- RECORDS FOR PROCESSING -
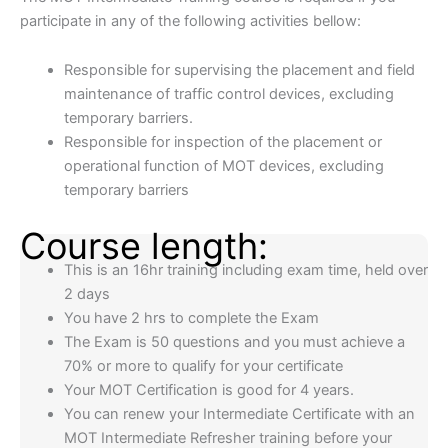
participate in any of the following activities bellow:
Responsible for supervising the placement and field
maintenance of traffic control devices, excluding
temporary barriers.
Responsible for inspection of the placement or
operational function of MOT devices, excluding
temporary barriers
Course length:
This is an 16hr training including exam time, held over
2 days
You have 2 hrs to complete the Exam
The Exam is 50 questions and you must achieve a
70% or more to qualify for your certificate
Your MOT Certification is good for 4 years.
You can renew your Intermediate Certificate with an
MOT Intermediate Refresher training before your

- GOAL OF THE EXERCISE -
Write out exactly the lines that begin at the one containing "You can renew" and continue through the last line of the data, and only those.

- SOLUTION FOR THIS PROBLEM -
You can renew your Intermediate Certificate with an
MOT Intermediate Refresher training before your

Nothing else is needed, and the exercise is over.